Each line of the data below holding the word "crore" must be copied.

[Stored data entries]
┄┄┄┄┄┄┄┄┄┄┄┄┄┄┄┄┄┄┄┄

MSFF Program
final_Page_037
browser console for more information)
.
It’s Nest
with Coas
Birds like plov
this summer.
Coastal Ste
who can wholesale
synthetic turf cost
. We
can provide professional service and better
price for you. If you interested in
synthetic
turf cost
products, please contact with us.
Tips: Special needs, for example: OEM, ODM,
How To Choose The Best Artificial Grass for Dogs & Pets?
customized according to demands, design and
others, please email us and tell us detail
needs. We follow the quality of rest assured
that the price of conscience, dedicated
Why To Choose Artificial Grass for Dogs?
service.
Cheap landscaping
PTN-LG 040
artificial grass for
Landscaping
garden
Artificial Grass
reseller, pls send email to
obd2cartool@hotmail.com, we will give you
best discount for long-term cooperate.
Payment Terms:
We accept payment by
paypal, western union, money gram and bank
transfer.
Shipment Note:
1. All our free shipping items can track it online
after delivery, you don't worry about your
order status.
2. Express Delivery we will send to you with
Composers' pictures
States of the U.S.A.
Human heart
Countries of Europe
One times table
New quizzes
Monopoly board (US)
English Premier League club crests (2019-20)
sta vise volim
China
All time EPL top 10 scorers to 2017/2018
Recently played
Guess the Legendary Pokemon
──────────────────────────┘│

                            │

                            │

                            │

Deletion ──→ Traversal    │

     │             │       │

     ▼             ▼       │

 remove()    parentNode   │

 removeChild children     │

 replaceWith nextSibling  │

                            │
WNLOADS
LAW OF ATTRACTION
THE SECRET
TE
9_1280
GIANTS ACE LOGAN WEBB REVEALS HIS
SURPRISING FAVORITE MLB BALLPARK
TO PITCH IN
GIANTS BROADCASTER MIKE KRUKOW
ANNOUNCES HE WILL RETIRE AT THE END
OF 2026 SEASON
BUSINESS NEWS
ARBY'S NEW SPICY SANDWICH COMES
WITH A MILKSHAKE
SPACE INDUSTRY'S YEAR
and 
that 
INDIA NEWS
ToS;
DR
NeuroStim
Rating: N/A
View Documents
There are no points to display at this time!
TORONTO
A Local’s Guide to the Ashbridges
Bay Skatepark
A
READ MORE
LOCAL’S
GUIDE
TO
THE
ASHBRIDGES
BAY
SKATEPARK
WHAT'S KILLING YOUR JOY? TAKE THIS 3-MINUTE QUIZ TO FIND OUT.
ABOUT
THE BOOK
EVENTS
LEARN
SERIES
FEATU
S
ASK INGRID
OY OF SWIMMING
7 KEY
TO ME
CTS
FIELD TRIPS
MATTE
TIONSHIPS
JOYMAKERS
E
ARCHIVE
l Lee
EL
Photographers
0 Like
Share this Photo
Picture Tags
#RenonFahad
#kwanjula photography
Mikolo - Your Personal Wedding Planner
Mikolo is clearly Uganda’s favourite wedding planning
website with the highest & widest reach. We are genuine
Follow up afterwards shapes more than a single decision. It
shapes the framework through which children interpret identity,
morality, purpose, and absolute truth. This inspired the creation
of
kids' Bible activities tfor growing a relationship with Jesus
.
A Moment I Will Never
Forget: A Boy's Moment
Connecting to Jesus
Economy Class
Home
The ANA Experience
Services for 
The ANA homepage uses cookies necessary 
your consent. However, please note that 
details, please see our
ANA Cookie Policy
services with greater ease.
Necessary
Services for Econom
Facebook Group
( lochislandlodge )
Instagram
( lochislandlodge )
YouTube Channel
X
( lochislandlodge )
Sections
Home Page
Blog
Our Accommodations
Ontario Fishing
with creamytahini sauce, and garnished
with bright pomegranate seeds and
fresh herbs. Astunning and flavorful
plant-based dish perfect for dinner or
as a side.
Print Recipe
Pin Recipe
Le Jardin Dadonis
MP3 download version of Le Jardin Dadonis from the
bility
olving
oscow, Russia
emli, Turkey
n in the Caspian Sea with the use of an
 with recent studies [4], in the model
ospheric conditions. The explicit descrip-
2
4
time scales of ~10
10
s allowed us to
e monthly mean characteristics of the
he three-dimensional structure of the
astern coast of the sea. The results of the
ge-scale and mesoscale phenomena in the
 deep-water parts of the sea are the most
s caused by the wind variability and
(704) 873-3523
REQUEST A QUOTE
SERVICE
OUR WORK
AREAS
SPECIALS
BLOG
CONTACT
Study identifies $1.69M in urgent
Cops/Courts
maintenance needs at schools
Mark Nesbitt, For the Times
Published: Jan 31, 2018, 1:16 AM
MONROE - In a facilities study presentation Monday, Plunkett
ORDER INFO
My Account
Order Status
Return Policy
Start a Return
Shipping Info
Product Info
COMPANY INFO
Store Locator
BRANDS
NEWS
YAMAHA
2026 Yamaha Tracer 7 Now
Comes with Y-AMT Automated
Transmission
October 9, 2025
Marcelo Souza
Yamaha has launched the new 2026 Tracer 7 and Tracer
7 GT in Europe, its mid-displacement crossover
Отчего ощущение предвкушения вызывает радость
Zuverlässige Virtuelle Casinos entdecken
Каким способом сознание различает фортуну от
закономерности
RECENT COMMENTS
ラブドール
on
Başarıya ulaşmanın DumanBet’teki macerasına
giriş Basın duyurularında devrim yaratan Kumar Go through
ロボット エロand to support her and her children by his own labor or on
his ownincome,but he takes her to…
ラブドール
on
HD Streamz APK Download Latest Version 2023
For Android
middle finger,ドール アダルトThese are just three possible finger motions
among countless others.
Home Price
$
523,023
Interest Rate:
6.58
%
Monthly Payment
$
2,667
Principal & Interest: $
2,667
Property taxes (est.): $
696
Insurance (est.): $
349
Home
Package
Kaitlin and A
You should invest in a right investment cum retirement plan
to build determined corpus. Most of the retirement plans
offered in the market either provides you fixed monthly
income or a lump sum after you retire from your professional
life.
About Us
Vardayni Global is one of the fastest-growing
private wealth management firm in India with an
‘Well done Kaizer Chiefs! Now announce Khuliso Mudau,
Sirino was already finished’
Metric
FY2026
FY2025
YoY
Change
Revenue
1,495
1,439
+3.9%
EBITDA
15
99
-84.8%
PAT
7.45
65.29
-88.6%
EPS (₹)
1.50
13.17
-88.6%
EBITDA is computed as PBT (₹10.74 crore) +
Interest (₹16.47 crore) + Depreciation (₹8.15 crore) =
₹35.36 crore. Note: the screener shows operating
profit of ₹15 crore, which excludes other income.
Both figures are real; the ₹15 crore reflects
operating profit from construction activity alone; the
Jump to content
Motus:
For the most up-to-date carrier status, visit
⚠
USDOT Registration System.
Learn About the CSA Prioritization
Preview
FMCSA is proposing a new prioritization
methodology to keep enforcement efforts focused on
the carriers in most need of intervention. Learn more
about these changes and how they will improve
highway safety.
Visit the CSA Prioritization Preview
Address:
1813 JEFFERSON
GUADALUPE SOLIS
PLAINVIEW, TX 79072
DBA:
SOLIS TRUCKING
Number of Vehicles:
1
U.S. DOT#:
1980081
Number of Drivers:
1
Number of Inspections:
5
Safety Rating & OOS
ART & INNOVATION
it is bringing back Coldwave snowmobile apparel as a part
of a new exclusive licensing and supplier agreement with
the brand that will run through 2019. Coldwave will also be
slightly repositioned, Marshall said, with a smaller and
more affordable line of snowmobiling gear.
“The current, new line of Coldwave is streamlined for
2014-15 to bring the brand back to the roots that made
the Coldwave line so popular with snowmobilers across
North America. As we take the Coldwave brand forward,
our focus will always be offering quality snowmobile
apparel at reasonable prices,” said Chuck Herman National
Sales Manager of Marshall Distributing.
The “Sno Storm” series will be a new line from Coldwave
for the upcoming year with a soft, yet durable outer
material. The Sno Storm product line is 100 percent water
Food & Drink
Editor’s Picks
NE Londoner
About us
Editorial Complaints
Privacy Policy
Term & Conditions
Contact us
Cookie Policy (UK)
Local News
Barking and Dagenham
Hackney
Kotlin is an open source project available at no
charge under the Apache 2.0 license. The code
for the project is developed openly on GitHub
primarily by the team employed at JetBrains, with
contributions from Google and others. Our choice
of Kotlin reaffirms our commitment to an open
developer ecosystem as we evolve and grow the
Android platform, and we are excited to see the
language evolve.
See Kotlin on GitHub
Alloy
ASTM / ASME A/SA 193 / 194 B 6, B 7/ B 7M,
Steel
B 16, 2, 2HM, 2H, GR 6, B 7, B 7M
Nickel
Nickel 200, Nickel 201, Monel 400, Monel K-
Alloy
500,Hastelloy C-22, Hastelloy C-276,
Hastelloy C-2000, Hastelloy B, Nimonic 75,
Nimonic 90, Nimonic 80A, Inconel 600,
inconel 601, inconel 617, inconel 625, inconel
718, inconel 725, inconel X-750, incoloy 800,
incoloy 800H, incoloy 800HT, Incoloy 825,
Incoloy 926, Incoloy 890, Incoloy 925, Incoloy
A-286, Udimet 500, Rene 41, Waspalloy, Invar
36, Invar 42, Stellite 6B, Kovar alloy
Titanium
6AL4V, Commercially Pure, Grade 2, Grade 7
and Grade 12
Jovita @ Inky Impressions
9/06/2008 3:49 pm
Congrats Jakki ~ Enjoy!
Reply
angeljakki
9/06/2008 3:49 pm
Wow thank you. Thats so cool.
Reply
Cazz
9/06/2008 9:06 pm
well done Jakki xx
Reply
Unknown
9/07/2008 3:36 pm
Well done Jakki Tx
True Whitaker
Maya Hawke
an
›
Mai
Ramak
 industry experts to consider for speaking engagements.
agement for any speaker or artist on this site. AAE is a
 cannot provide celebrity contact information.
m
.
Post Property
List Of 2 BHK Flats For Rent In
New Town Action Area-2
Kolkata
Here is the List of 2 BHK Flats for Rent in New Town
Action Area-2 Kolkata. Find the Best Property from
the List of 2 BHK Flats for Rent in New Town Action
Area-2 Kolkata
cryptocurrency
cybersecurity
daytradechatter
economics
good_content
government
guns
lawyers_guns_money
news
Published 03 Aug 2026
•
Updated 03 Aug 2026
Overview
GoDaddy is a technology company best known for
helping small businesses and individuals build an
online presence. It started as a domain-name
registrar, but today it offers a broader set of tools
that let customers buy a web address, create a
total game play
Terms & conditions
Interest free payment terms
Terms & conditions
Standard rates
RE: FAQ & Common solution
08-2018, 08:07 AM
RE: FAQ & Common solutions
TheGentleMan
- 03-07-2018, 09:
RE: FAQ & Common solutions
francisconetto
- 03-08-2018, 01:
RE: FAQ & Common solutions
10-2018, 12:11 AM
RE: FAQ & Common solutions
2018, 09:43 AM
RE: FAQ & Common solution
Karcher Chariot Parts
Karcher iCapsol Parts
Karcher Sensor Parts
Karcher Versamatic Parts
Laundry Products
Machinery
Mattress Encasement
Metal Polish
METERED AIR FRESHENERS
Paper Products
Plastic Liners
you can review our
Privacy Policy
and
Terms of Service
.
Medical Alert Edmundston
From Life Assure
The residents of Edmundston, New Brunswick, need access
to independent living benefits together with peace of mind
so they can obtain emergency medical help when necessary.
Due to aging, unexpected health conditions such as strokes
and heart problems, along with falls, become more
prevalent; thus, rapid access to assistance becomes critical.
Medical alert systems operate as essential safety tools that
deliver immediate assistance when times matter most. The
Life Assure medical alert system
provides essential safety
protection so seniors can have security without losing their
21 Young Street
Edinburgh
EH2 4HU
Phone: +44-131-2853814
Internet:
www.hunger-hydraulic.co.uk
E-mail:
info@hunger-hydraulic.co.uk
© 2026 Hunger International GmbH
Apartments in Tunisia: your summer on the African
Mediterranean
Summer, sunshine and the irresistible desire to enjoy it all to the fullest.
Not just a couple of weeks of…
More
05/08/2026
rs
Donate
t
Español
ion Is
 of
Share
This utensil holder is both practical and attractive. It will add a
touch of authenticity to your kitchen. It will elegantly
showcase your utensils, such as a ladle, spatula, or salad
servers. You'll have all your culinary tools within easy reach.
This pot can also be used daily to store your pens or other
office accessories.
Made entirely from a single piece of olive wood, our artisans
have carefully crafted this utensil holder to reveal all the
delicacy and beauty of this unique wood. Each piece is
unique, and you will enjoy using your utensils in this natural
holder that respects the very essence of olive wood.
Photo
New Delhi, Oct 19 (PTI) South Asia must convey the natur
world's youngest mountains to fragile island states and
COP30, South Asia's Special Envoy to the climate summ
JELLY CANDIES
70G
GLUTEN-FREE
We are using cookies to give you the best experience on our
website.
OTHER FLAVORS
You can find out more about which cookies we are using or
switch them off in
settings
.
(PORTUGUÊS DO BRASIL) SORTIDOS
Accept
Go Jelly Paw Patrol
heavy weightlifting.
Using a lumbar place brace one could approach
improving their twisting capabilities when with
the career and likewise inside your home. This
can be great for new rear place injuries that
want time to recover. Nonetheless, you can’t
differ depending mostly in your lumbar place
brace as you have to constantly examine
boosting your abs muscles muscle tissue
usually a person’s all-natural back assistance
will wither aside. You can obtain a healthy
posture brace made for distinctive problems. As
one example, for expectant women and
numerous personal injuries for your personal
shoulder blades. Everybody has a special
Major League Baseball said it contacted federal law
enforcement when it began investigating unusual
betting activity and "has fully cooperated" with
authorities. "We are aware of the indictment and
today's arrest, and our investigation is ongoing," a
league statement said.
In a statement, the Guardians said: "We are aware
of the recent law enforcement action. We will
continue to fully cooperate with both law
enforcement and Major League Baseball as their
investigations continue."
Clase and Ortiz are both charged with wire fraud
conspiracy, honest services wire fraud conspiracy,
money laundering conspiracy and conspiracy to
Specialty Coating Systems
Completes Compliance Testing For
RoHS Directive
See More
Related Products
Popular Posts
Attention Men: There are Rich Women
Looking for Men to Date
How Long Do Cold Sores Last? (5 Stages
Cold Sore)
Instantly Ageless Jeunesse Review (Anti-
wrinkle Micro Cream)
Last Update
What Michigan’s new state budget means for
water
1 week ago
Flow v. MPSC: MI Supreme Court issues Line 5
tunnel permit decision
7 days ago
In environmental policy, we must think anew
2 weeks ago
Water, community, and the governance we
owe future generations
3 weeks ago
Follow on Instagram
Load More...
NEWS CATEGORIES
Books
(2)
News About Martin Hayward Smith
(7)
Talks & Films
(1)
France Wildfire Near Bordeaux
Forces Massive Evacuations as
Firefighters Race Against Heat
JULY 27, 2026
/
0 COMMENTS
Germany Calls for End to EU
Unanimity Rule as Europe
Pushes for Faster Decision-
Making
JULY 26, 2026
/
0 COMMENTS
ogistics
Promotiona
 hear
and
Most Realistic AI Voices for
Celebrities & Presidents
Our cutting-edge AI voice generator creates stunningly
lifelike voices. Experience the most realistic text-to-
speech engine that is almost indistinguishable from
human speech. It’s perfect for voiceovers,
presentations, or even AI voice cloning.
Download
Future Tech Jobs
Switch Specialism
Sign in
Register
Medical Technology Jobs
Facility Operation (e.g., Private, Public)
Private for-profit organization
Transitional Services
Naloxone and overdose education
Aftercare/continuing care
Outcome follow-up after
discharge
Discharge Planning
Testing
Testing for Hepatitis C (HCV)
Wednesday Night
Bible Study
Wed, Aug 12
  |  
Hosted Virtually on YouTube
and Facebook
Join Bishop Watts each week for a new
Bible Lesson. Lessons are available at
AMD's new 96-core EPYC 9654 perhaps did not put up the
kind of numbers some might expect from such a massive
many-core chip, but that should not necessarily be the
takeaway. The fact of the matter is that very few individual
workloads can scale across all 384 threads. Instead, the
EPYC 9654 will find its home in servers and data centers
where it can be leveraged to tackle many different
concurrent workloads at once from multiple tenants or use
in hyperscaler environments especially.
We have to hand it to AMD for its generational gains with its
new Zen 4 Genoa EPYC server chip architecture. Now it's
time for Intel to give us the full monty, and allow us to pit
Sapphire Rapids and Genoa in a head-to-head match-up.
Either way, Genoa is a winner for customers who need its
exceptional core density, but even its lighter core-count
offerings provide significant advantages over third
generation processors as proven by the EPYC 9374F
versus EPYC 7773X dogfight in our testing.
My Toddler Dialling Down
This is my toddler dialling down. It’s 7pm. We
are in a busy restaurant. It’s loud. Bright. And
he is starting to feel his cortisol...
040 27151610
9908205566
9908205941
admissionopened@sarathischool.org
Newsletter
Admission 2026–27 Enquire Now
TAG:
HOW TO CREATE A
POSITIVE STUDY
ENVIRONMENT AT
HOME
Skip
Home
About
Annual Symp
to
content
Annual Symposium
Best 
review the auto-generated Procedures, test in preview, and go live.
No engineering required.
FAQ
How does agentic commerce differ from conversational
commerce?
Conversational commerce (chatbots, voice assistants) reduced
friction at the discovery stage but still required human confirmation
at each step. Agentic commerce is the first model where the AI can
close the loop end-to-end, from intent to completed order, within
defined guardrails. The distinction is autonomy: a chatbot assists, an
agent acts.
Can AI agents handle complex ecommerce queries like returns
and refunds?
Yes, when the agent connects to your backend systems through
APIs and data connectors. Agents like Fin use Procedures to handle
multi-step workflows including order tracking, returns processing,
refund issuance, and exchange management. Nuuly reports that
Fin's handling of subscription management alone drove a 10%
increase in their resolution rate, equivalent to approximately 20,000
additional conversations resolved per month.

┄┄┄┄┄┄┄┄┄┄┄┄┄┄┄┄┄┄┄┄

• **Problem solution**
EBITDA is computed as PBT (₹10.74 crore) +
Interest (₹16.47 crore) + Depreciation (₹8.15 crore) =
₹35.36 crore. Note: the screener shows operating
profit of ₹15 crore, which excludes other income.
Both figures are real; the ₹15 crore reflects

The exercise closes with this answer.